B section, working on it.

ADD REPLY • link updated 2.2 years ago by Ram 44k • written 9.2 years ago by nalandaatmi ▴ 110

0

Entering edit mode

Hi All,

For section B, I am planning to take a list of ribosomal RNA genes and align it with my sample reads using bowtie2 tool. I assume the overall alignment rate which bowtie2 outputs will be the percentage of reads matching ribosomal RNA genes. Am I correct?

ADD REPLY • link updated 2.2 years ago by Ram 44k • written 9.2 years ago by nalandaatmi ▴ 110

0

Entering edit mode

Open a new question. This is not a discssion forum but a Q&A. 1 Question + Answers, not 1 Question + Comments + Answers + more Questions.

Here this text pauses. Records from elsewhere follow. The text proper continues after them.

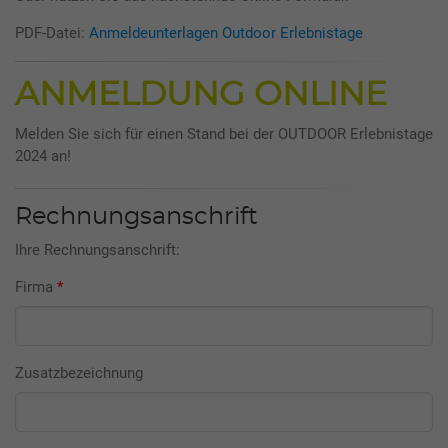
PDF-Datei:
Anmeldeunterlagen Outdoor Erlebnistage
ANMELDUNG ONLINE
Melden Sie sich für einen Stand bei der OUTDOOR Erlebnistage
2024 an!
Rechnungsanschrift
Ihre Rechnungsanschrift:
Firma
*
Zusatzbezeichnung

ADD REPLY • link 9.2 years ago by Ido Tamir 5.2k

0

Entering edit mode

Apologies, I thought I am still following up with my section b of my first question. Hereafter, I will make it a separate query. Thanks for letting me know about it.

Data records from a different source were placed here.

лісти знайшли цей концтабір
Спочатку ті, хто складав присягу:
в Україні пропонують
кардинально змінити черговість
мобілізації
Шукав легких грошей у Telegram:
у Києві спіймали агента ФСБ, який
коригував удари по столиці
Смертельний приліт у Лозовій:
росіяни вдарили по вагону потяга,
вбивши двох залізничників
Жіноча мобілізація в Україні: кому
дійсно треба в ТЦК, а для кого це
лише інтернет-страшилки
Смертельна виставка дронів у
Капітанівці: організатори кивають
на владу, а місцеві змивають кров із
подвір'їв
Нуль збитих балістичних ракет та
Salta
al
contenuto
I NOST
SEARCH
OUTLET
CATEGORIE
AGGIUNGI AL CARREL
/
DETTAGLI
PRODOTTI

ADD REPLY • link 9.2 years ago by nalandaatmi ▴ 110

score 0 · Answer 1 · 2015-09-16

This is a whole analysis pipeline that you need. For "A", fastqc http://www.bioinformatics.babraham.ac.uk/projects/fastqc/ can help. For "B", you have to deal with combinations of bash/python/perl scripting and you can get what you need.

Why is "A" important: this is obvious, you need to check the quality of your sequences before deriving any biological hypothesis based on them.

Why is "B" important: I guess the person seems to "know" what to expect and he/she needs to have some "controls". Why not.